Dataset items:

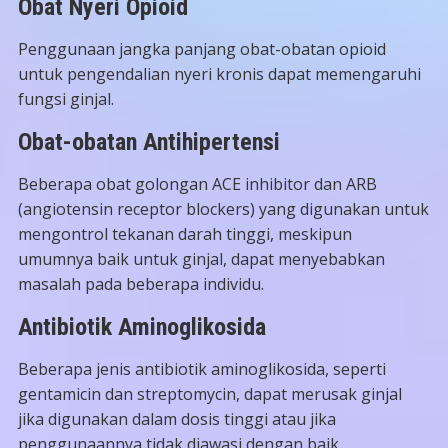
Obat Nyeri Opioid
Penggunaan jangka panjang obat-obatan opioid
untuk pengendalian nyeri kronis dapat memengaruhi
fungsi ginjal.
Obat-obatan Antihipertensi
Beberapa obat golongan ACE inhibitor dan ARB
(angiotensin receptor blockers) yang digunakan untuk
mengontrol tekanan darah tinggi, meskipun
umumnya baik untuk ginjal, dapat menyebabkan
masalah pada beberapa individu.
Antibiotik Aminoglikosida
Beberapa jenis antibiotik aminoglikosida, seperti
gentamicin dan streptomycin, dapat merusak ginjal
jika digunakan dalam dosis tinggi atau jika
penggunaannya tidak diawasi dengan baik.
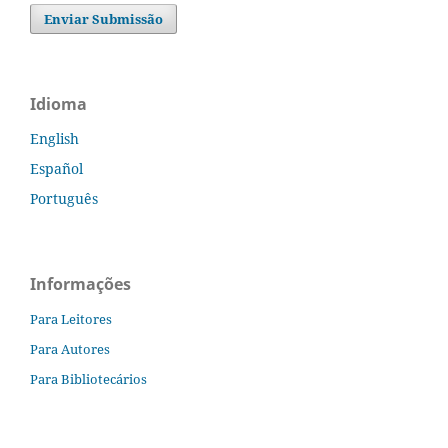
Enviar Submissão
Idioma
English
Español
Português
Informações
Para Leitores
Para Autores
Para Bibliotecários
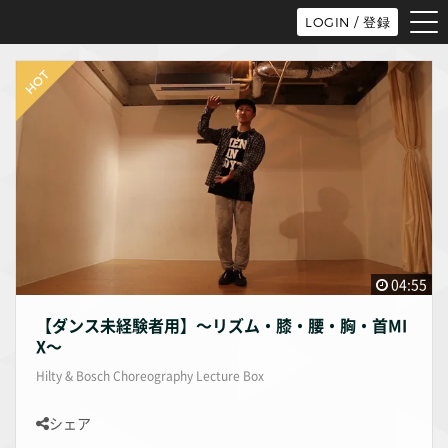
tog
LOGIN / 登録
nav
04:55
【ダンス未経験者用】〜リズム・膝・腰・胸・首MI
X〜
Hilty & Bosch Choreography Lecture Box
シェア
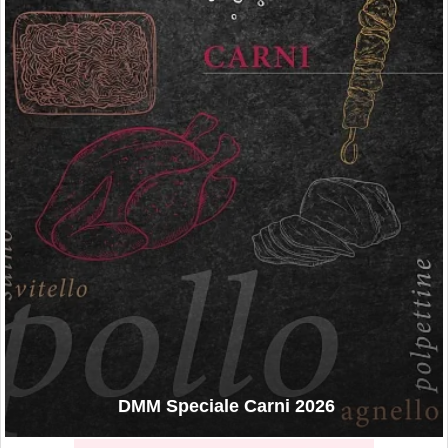
DMM Speciale Carni 2026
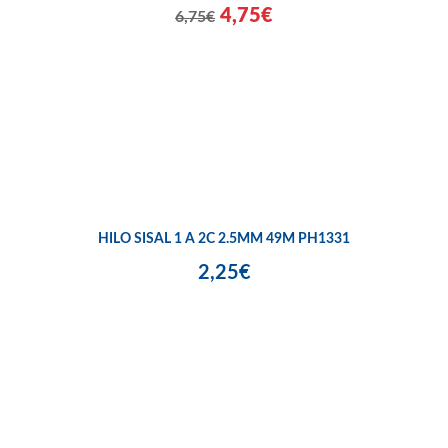
4,75€
6,75€
HILO SISAL 1 A 2C 2.5MM 49M PH1331
2,25€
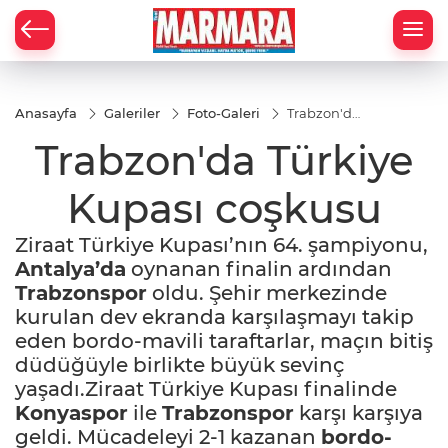
Anasayfa
Galeriler
Foto-Galeri
Trabzon'da
Türkiye
Trabzon'da Türkiye
Kupası
coşkusu
Kupası coşkusu
Ziraat Türkiye Kupası’nın 64. şampiyonu,
Antalya’da
oynanan finalin ardından
Trabzonspor
oldu. Şehir merkezinde
kurulan dev ekranda karşılaşmayı takip
eden bordo-mavili taraftarlar, maçın bitiş
düdüğüyle birlikte büyük sevinç
yaşadı.Ziraat Türkiye Kupası finalinde
Konyaspor
ile
Trabzonspor
karşı karşıya
geldi. Mücadeleyi 2-1 kazanan
bordo-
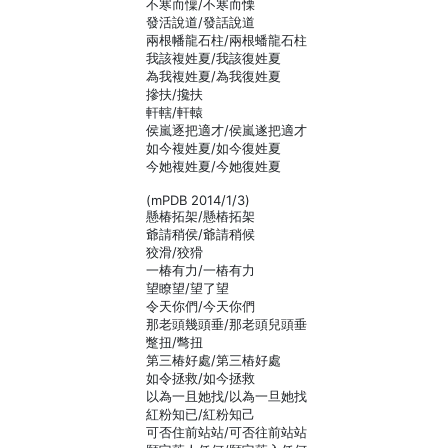
不寒而懍/不寒而慄
發活說道/發話說道
兩根幡龍石柱/兩根蟠龍石柱
我該複姓夏/我該復姓夏
為我複姓夏/為我復姓夏
摻扶/攙扶
軒轄/軒轅
侯嵐逐把適才/侯嵐遂把適才
如今複姓夏/如今復姓夏
今她複姓夏/今她復姓夏
(mPDB 2014/1/3)
懸椿拓架/懸樁拓架
爺請稍侯/爺請稍候
狡滑/狡猾
一椿有力/一樁有力
望瞭望/望了望
令天你們/今天你們
那老頭幾頭垂/那老頭兒頭垂
蹩扭/彆扭
第三椿好處/第三樁好處
如令拯救/如今拯救
以為一且她找/以為一旦她找
紅粉知已/紅粉知己
可否住前站站/可否往前站站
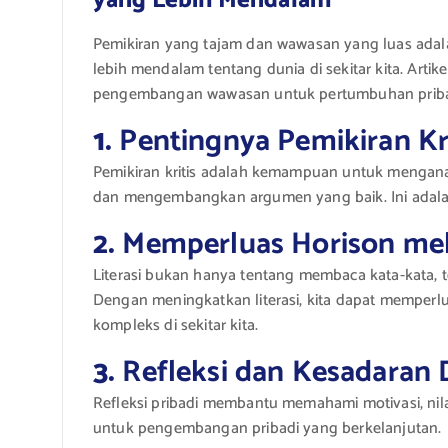
yang Lebih Mendalam
Pemikiran yang tajam dan wawasan yang luas ad
lebih mendalam tentang dunia di sekitar kita. Artike
pengembangan wawasan untuk pertumbuhan pribad
1.
Pentingnya Pemikiran Kri
Pemikiran kritis adalah kemampuan untuk menganal
dan mengembangkan argumen yang baik. Ini adala
2.
Memperluas Horison melal
Literasi bukan hanya tentang membaca kata-kata, 
Dengan meningkatkan literasi, kita dapat memperlu
kompleks di sekitar kita.
3.
Refleksi dan Kesadaran D
Refleksi pribadi membantu memahami motivasi, nilai
untuk pengembangan pribadi yang berkelanjutan.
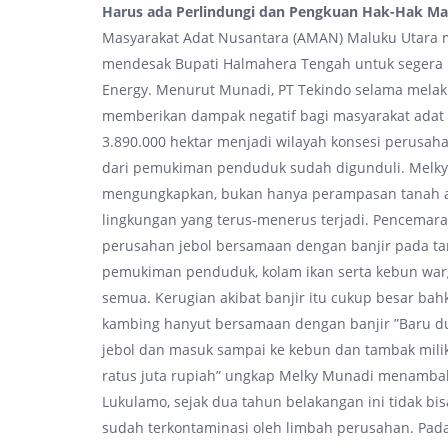
Harus ada Perlindungi dan Pengkuan Hak-Hak M
Masyarakat Adat Nusantara (AMAN) Maluku Utara m
mendesak Bupati Halmahera Tengah untuk segera 
Energy. Menurut Munadi, PT Tekindo selama melaku
memberikan dampak negatif bagi masyarakat adat 
3.890.000 hektar menjadi wilayah konsesi perusah
dari pemukiman penduduk sudah digunduli. Melky
mengungkapkan, bukan hanya perampasan tanah ada
lingkungan yang terus-menerus terjadi. Pencemar
perusahan jebol bersamaan dengan banjir pada tan
pemukiman penduduk, kolam ikan serta kebun warg
semua. Kerugian akibat banjir itu cukup besar ba
kambing hanyut bersamaan dengan banjir ”Baru d
jebol dan masuk sampai ke kebun dan tambak milik
ratus juta rupiah” ungkap Melky Munadi menamba
Lukulamo, sejak dua tahun belakangan ini tidak bi
sudah terkontaminasi oleh limbah perusahan. Pad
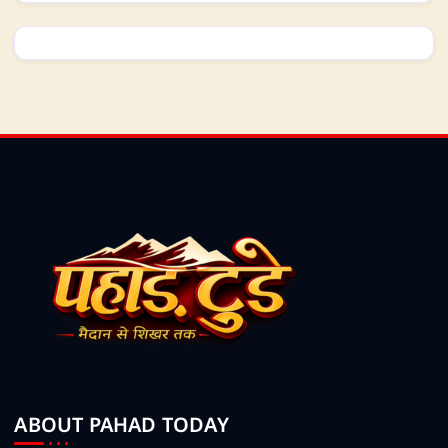
ABOUT PAHAD TODAY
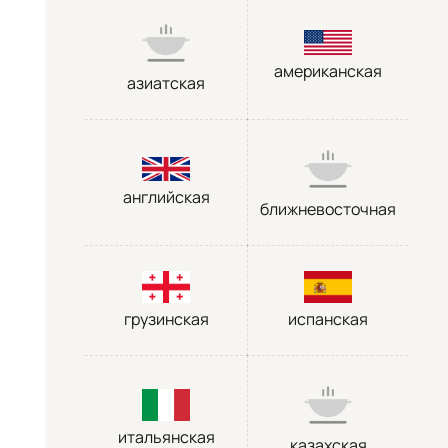
американская
азиатская
английская
ближневосточная
грузинская
испанская
итальянская
казахская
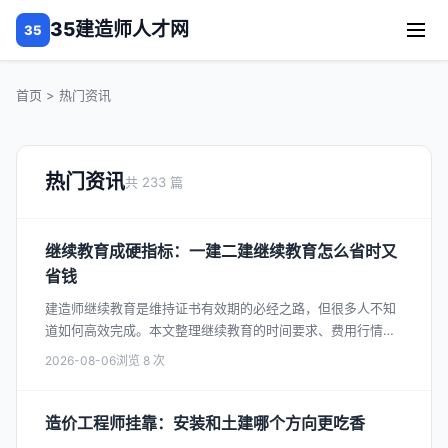
35建造师人才网
35
首页
> 热门资讯
热门资讯
共 233 篇
继续教育成硬指标：一建二建继续教育怎么省时又
省钱
建造师继续教育是维持证书有效期的必经之路，但很多人不知
道如何高效完成。本文整理继续教育的时间要求、费用行情和
高效完成方法。
2026-08-06
8
造价工程师挂靠：安装和土建哪个方向更吃香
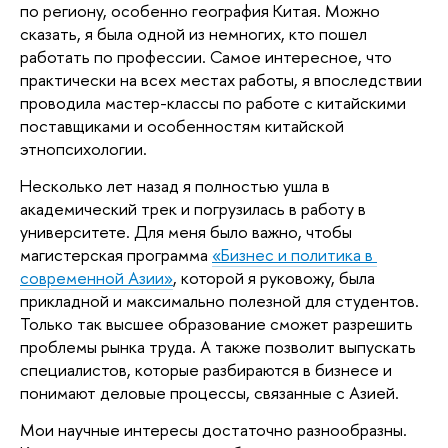
по региону, особенно география Китая. Можно 
сказать, я была одной из немногих, кто пошел 
работать по профессии. Самое интересное, что 
практически на всех местах работы, я впоследствии 
проводила мастер-классы по работе с китайскими 
поставщиками и особенностям китайской 
этнопсихологии.
Несколько лет назад я полностью ушла в 
академический трек и погрузилась в работу в 
университете. Для меня было важно, чтобы 
магистерская программа 
«Бизнес и политика в 
современной Азии»
, которой я руковожу, была 
прикладной и максимально полезной для студентов. 
Только так высшее образование сможет разрешить 
проблемы рынка труда. А также позволит выпускать 
специалистов, которые разбираются в бизнесе и 
понимают деловые процессы, связанные с Азией.
Мои научные интересы достаточно разнообразны. 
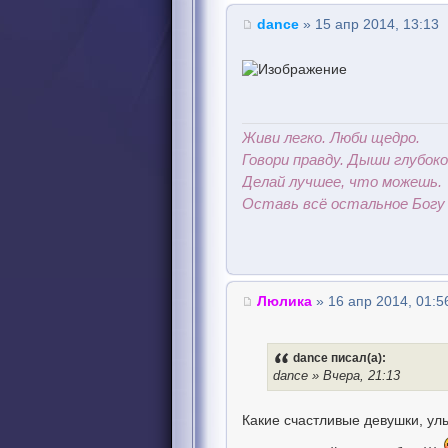
dance
» 15 апр 2014, 13:13
Живи легко. Люби щедро.
Говори правду. Дыши глубоко
Делай лучшее, что можешь.
Оставь всё остальное Богу 
Люлика
» 16 апр 2014, 01:5
dance писал(а):
dance » Вчера, 21:13
Какие счастливые девушки, ул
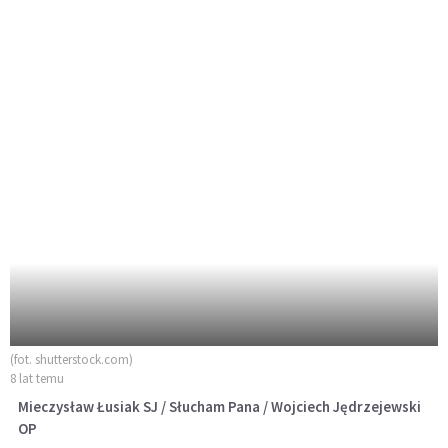
(fot. shutterstock.com)
8 lat temu
Mieczysław Łusiak SJ / Słucham Pana / Wojciech Jędrzejewski
OP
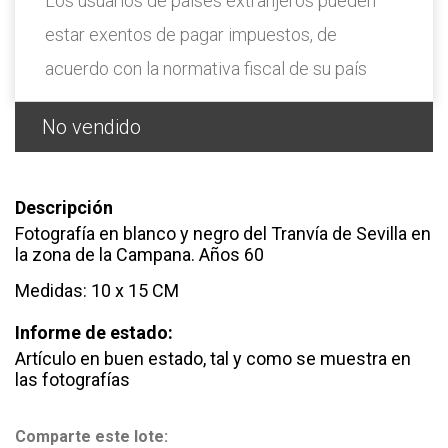
Los usuarios de países extranjeros pueden
estar exentos de pagar impuestos, de
acuerdo con la normativa fiscal de su país
No vendido
Descripción
Fotografía en blanco y negro del Tranvía de Sevilla en
la zona de la Campana. Años 60
Medidas: 10 x 15 CM
Informe de estado:
Artículo en buen estado, tal y como se muestra en
las fotografías
Comparte este lote:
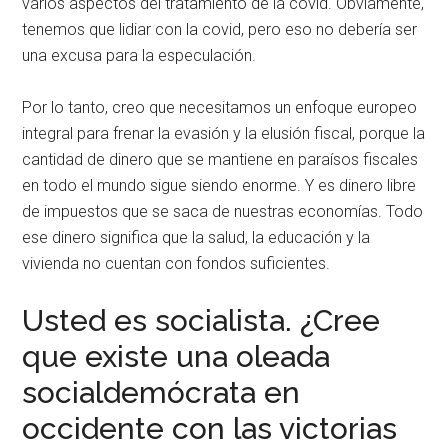
varios aspectos del tratamiento de la covid. Obviamente,
tenemos que lidiar con la covid, pero eso no debería ser
una excusa para la especulación.
Por lo tanto, creo que necesitamos un enfoque europeo
integral para frenar la evasión y la elusión fiscal, porque la
cantidad de dinero que se mantiene en paraísos fiscales
en todo el mundo sigue siendo enorme. Y es dinero libre
de impuestos que se saca de nuestras economías. Todo
ese dinero significa que la salud, la educación y la
vivienda no cuentan con fondos suficientes.
Usted es socialista. ¿Cree
que existe una oleada
socialdemócrata en
occidente con las victorias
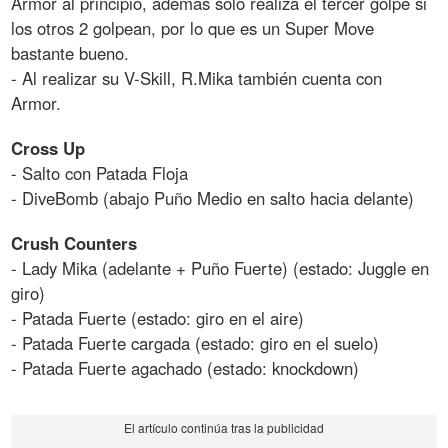
Armor al principio, además solo realiza el tercer golpe si
los otros 2 golpean, por lo que es un Super Move
bastante bueno.
- Al realizar su V-Skill, R.Mika también cuenta con
Armor.
Cross Up
- Salto con Patada Floja
- DiveBomb (abajo Puño Medio en salto hacia delante)
Crush Counters
- Lady Mika (adelante + Puño Fuerte) (estado: Juggle en
giro)
- Patada Fuerte (estado: giro en el aire)
- Patada Fuerte cargada (estado: giro en el suelo)
- Patada Fuerte agachado (estado: knockdown)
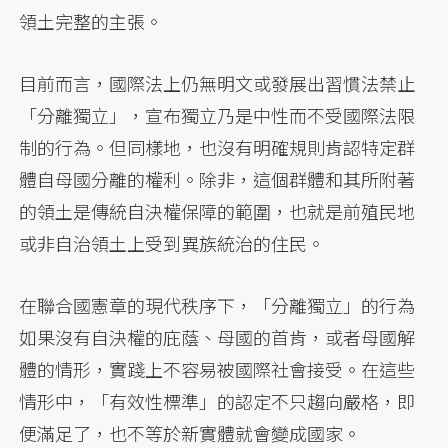
領土完整的主張。
目前而言，國際法上仍無明文或發展出習慣法禁止
「分離獨立」，宣布獨立乃是中性而不受國際法限
制的行為。但同樣地，也沒有明確規則肯認特定群
體自母國分離的權利。除非，這個群體和其所附著
的領土是傳統自決權保障的範圍，也就是前殖民地
或非自治領土上受到異族統治的住民。
在聯合國憲章的現代秩序下，「分離獨立」的行為
如果沒有自決權的庇蔭、母國的首肯，或者母國解
體的情形，實踐上不容易被國際社會接受。在這些
情形中，「有效性標準」的認定不只趨向嚴格，即
便滿足了，也不等於新實體就會變成國家。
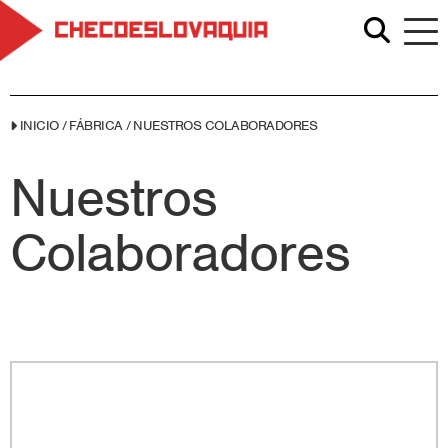
INICIO
/
FÁBRICA
/
NUESTROS COLABORADORES
Nuestros
Colaboradores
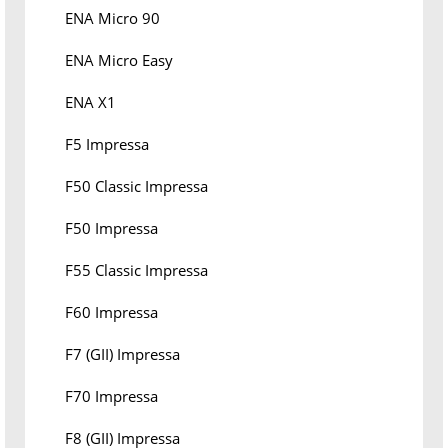
ENA Micro 90
ENA Micro Easy
ENA X1
F5 Impressa
F50 Classic Impressa
F50 Impressa
F55 Classic Impressa
F60 Impressa
F7 (GII) Impressa
F70 Impressa
F8 (GII) Impressa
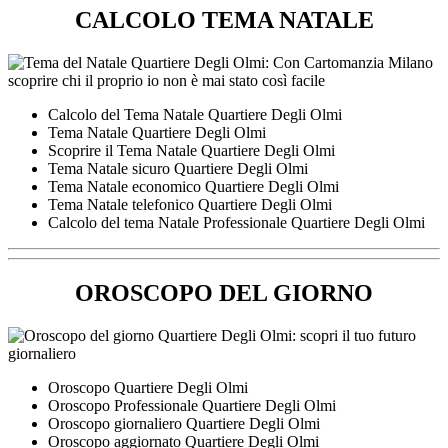
CALCOLO TEMA NATALE
Calcolo del Tema Natale Quartiere Degli Olmi
Tema Natale Quartiere Degli Olmi
Scoprire il Tema Natale Quartiere Degli Olmi
Tema Natale sicuro Quartiere Degli Olmi
Tema Natale economico Quartiere Degli Olmi
Tema Natale telefonico Quartiere Degli Olmi
Calcolo del tema Natale Professionale Quartiere Degli Olmi
OROSCOPO DEL GIORNO
Oroscopo Quartiere Degli Olmi
Oroscopo Professionale Quartiere Degli Olmi
Oroscopo giornaliero Quartiere Degli Olmi
Oroscopo aggiornato Quartiere Degli Olmi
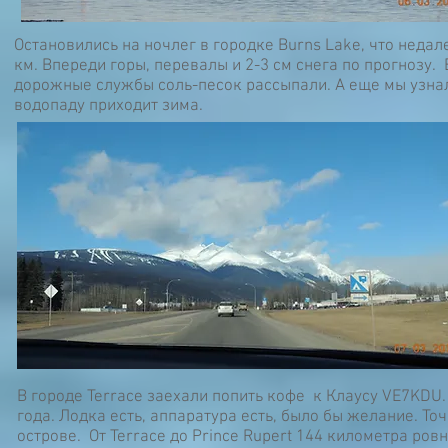
Остановились на ночлег в городке Burns Lake, что недале
км. Впереди горы, перевалы и 2-3 см снега по прогнозу.
дорожные службы соль-песок рассыпали. А еще мы узнали
водопаду приходит зима.
В городе Terrace заехали попить кофе к Клаусу VE7KDU
года. Лодка есть, аппаратура есть, было бы желание. Т
острове. От Terrace до Prince Rupert 144 километра ров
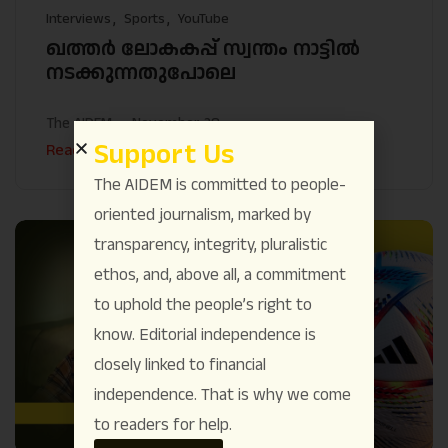
Interviews
Sports
YouTube
ഖത്തർ ലോകകപ്പ് സ്വന്തം നാട്ടിൽ
നടക്കുന്നതുപോലെ
The AIDEM
November 28
Support Us
Read More
The AIDEM is committed to people-
oriented journalism, marked by
transparency, integrity, pluralistic
ethos, and, above all, a commitment
to uphold the people’s right to
know. Editorial independence is
closely linked to financial
independence. That is why we come
to readers for help.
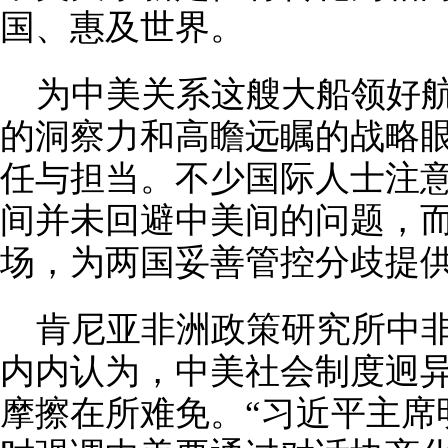
国、惠及世界。
为中美关系这艘大船领好
的洞察力和高瞻远瞩的战略
任与担当。不少国际人士注
间并未回避中美间的问题，
场，为两国妥善管控分歧提
肯尼亚非洲政策研究所中非
内内认为，中美社会制度迥
摩擦在所难免。“习近平主席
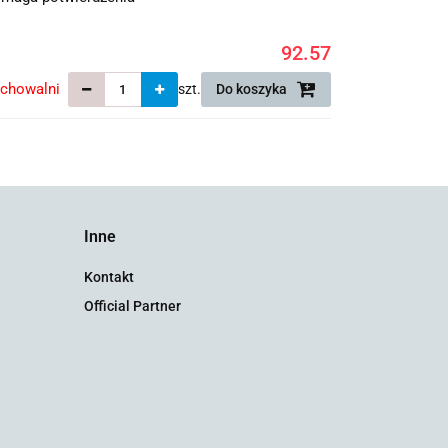
92.57
echowalni
szt.
Do koszyka
Inne
Kontakt
Official Partner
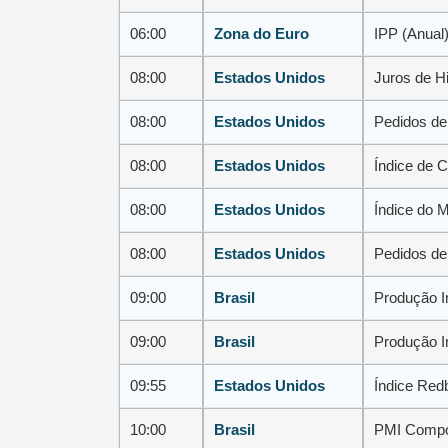
06:00
Zona do Euro
IPP (Anual)
08:00
Estados Unidos
Juros de H
08:00
Estados Unidos
Pedidos de
08:00
Estados Unidos
Índice de
08:00
Estados Unidos
Índice do 
08:00
Estados Unidos
Pedidos de
09:00
Brasil
Produção In
09:00
Brasil
Produção In
09:55
Estados Unidos
Índice Red
10:00
Brasil
PMI Compo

EXERCISE DETAILS: Your reply should consist solely of the lines above from the line containing "года. Лодка есть, аппаратура" up to and including the line containing "transparency, integrity, pluralistic", reproduced exactly, minus the pictures.

FINAL ANSWER:
года. Лодка есть, аппаратура есть, было бы желание. Т
острове. От Terrace до Prince Rupert 144 километра ров
Interviews
Sports
YouTube
ഖത്തർ ലോകകപ്പ് സ്വന്തം നാട്ടിൽ
നടക്കുന്നതുപോലെ
The AIDEM
November 28
Support Us
Read More
The AIDEM is committed to people-
oriented journalism, marked by
transparency, integrity, pluralistic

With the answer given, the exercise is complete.